Una condanna a morte eseguita in Giappone. Lui aveva ucciso ben 7 persone e la giustizia non è stata meno clemente. Un’esecuzione che è diventata sentenza definitiva anche dopo il processo di appello del 2015.
Tomohiro Kato, questo il nome dell’uomo, è uno dei primi destinatari della legge sulla pena di morte in Giappone.
Quando si pensa che, nei paesi industrializzati e civilizzati, certe forme di giustizia siano state abbandonate da un pezzo, si sbaglia di grosso. Dopo gli Stati Uniti, noti in tutto il mondo per l’applicazione, in più occasioni, della legge sulla pena di morte, dallo scorso dicembre, ad essi, si è affiancato anche il Giappone e, in soli pochi mesi, ha già eseguito 4 condanne.
L’ultima qualche giorno fa, con la condanna di Tomohiro Kato, ex operaio precario di soli 39 anni. Ma andiamo con ordine e ricostruiamo la vicenda.
Kato, nel giugno del 2008, aveva ucciso 7 persone ad Akihabara, nella zona di Tokyo. I suoi omicidi erano arrivati alle cronache anche per il motivo non ben spiegato e per la loro efferatezza.
Lui guidava un camion e, con questo stesso mezzo, ha investito alcuni passanti in pieno giorno. Non contento già del primo massacro che aveva fatto, aveva fermato il veicolo, era sceso e armato di pugnale, con lama a doppio taglio, aveva iniziato ad accoltellare persone a caso in strada, arrivando così ad uccidere le 7 persone che dicevamo e a ferirne altre 10.
Una condanna più che certa ma che ha visto la sua conferma solo sette anni dopo la data del massacro stesso, nel 2015. La sua condanna era stata confermata nel 2012. Poi la speranza della sua difesa che, il processo d’appello del 2015, avrebbe potuto risparmiargli l’estrema condanna. Ed invece no: è stata confermata ed eseguita, però, solo qualche giorno fa.
Ma perché aveva fatto tutto questo? Kato era un lavoratore precario di uno stabilimento di produzione a Tokyo. Poco prima di pensare e progettare la sua strage, aveva saputo che il suo contratto di lavoro era in scadenza proprio nel giugno del 2008. Aveva paura di perdere tutto, anche la casa e, diventare quindi un senza fissa dimora.
Era stato anche ospitato dal suo datore di lavoro per qualche tempo ma, questo, non gli aveva permesso di progettare il massacro. Lo aveva anche confidato su internet ma, evidentemente, qualcuno lo aveva criticato e anche troppo.

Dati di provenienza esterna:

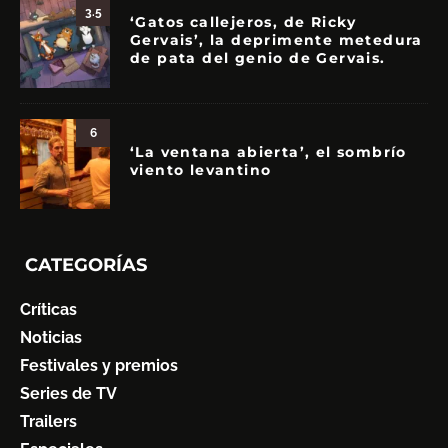
3.5
‘Gatos callejeros, de Ricky
Gervais’, la deprimente metedura
de pata del genio de Gervais.
6
‘La ventana abierta’, el sombrío
viento levantino
CATEGORÍAS
Críticas
Noticias
Festivales y premios
Series de TV
Trailers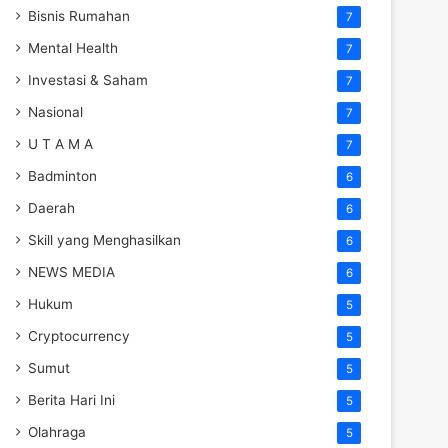
Bisnis Rumahan
7
Mental Health
7
Investasi & Saham
7
Nasional
7
U T A M A
7
Badminton
6
Daerah
6
Skill yang Menghasilkan
6
NEWS MEDIA
6
Hukum
5
Cryptocurrency
5
Sumut
5
Berita Hari Ini
5
Olahraga
5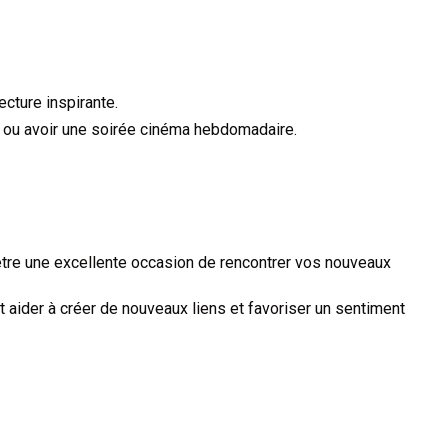
cture inspirante.
ir ou avoir une soirée cinéma hebdomadaire.
tre une excellente occasion de rencontrer vos nouveaux
 aider à créer de nouveaux liens et favoriser un sentiment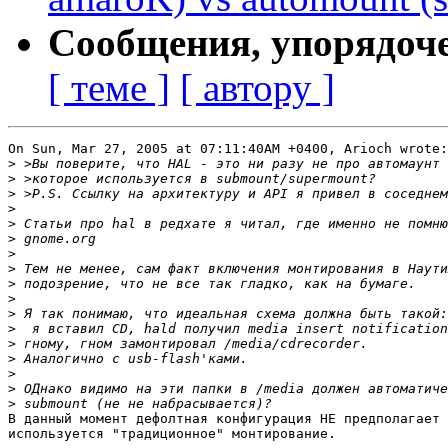
Сообщения, упорядоч
[ теме ]
[ автору ]
On Sun, Mar 27, 2005 at 07:11:40AM +0400, Arioch wrote:

>
>
>
>
>
>
>
>
>
>
>
>
>
>
>
>
>
В данный момент дефолтная конфигурация НЕ предполагает 
используется "традиционное" монтирование.
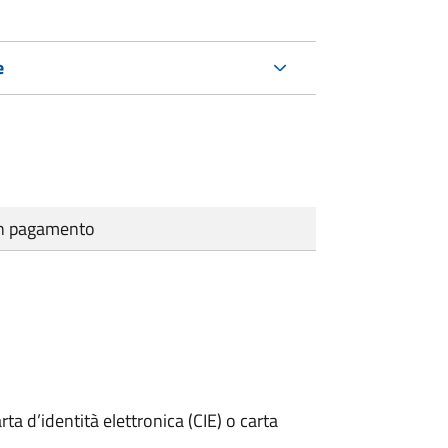
e
cun pagamento
rta d’identità elettronica (CIE) o carta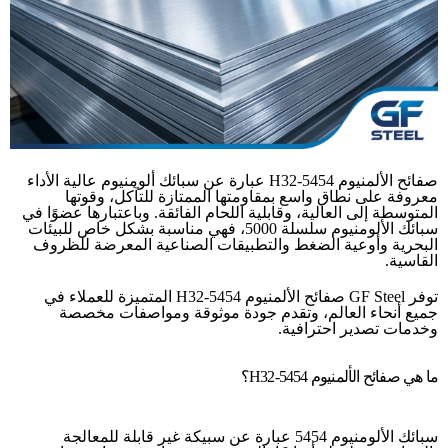
صفائح الألمنيوم 5454-H32 عبارة عن سبائك ألومنيوم عالية الأداء
معروفة على نطاق واسع بمقاومتها الممتازة للتآكل، وقوتها
المتوسطة إلى العالية، وقابلية اللحام الفائقة. وباعتبارها عضوًا في
سبائك الألومنيوم سلسلة 5000، فهي مناسبة بشكل خاص للبيئات
البحرية وأوعية الضغط والتطبيقات الصناعية المعرضة للظروف
القاسية.
توفر GF Steel صفائح الألمنيوم 5454-H32 المتميزة للعملاء في
جميع أنحاء العالم، وتقدم جودة موثوقة ومواصفات مخصصة
وخدمات تصدير احترافية.
ما هي صفائح الألمنيوم 5454-H32؟
سبائك الألومنيوم 5454 عبارة عن سبيكة غير قابلة للمعالجة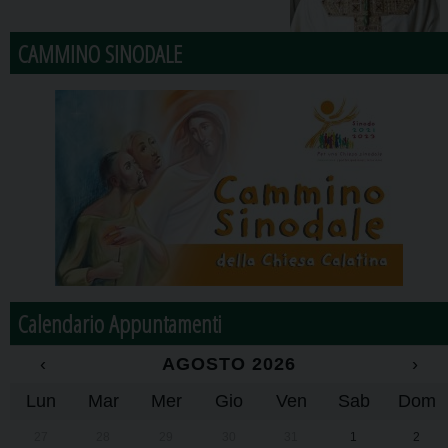
CAMMINO SINODALE
Calendario Appuntamenti
‹
AGOSTO 2026
›
Lun
Mar
Mer
Gio
Ven
Sab
Dom
27
28
29
30
31
1
2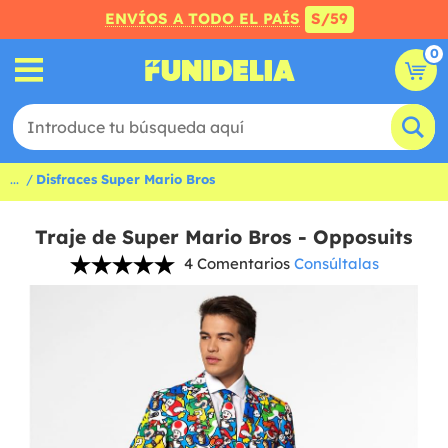
ENVÍOS A TODO EL PAÍS
S/59
0
...
Disfraces Super Mario Bros
Traje de Super Mario Bros - Opposuits
4 Comentarios
Consúltalas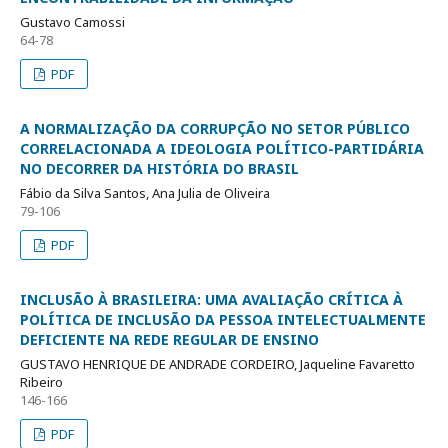
Gustavo Camossi
64-78
PDF
A NORMALIZAÇÃO DA CORRUPÇÃO NO SETOR PÚBLICO
CORRELACIONADA A IDEOLOGIA POLÍTICO-PARTIDÁRIA
NO DECORRER DA HISTÓRIA DO BRASIL
Fábio da Silva Santos, Ana Julia de Oliveira
79-106
PDF
INCLUSÃO À BRASILEIRA: UMA AVALIAÇÃO CRÍTICA À
POLÍTICA DE INCLUSÃO DA PESSOA INTELECTUALMENTE
DEFICIENTE NA REDE REGULAR DE ENSINO
GUSTAVO HENRIQUE DE ANDRADE CORDEIRO, Jaqueline Favaretto
Ribeiro
146-166
PDF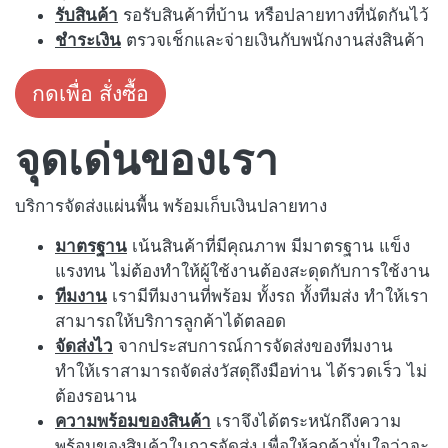
รับสินค้า
รอรับสินค้าที่บ้าน หรือปลายทางที่นัดกันไว้
ชำระเงิน
ตรวจเช็กและจ่ายเงินกับพนักงานส่งสินค้า
กดเพื่อ สั่งซื้อ
จุดเด่นของเรา
บริการจัดส่งแผ่นพื้น พร้อมเก็บเงินปลายทาง
มาตรฐาน
เน้นสินค้าที่มีคุณภาพ มีมาตรฐาน แข็ง
แรงทน ไม่ต้องทำให้ผู้ใช้งานต้องสะดุดกับการใช้งาน
ทีมงาน
เรามีทีมงานที่พร้อม ทั้งรถ ทั้งทีมส่ง ทำให้เรา
สามารถให้บริการลูกค้าได้ตลอด
จัดส่งไว
จากประสบการณ์การจัดส่งของทีมงาน
ทำให้เราสามารถจัดส่งวัสดุถึงมือท่าน ได้รวดเร็ว ไม่
ต้องรอนาน
ความพร้อมของสินค้า
เราจึงได้ตระหนักถึงความ
พร้อมของสินค้าในการจัดส่ง เพื่อให้ลูกค้ามั่นใจว่าจะ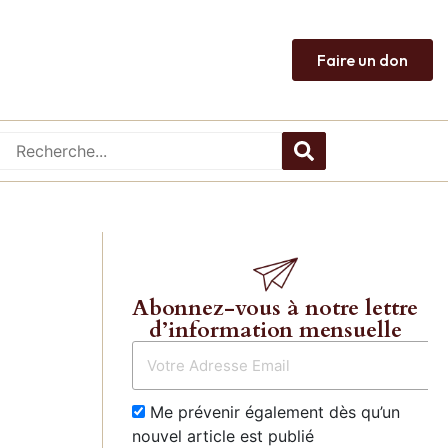
Faire un don
Abonnez-vous à notre lettre
d’information mensuelle
Me prévenir également dès qu’un
nouvel article est publié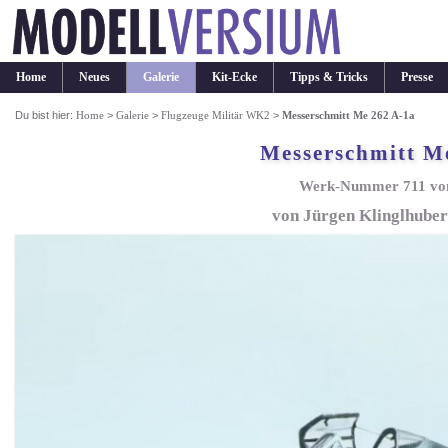
Home
Neues
Galerie
Kit-Ecke
Tipps & Tricks
Presse
Du bist hier:
Home
>
Galerie
>
Flugzeuge Militär WK2
>
Messerschmitt Me 262 A-1a
Messerschmitt M
Werk-Nummer 711 vo
von Jürgen Klinglhuber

Questa è stata una delle motivazioni, spiegate anche dallo stesso Kato, al processo, quasi a giustificare e a dare una motivazione “giusta” alla sua strage.
Sta di fatto che la morte di 7 persone ed il ferimento di altre 10 le porterà per sempre sulla sua coscienza. E la giustizia giapponese ha cosi deciso per la sua condanna a morte. Prima di Kato, già altre tre persone, sempre accusate di omicidio, erano state condannate a morte mediante impiccagione.
In entrambi i casi, la condanna è stata pienamente appoggiata e sostenuta anche dall’opinione pubblica del Paese asiatico.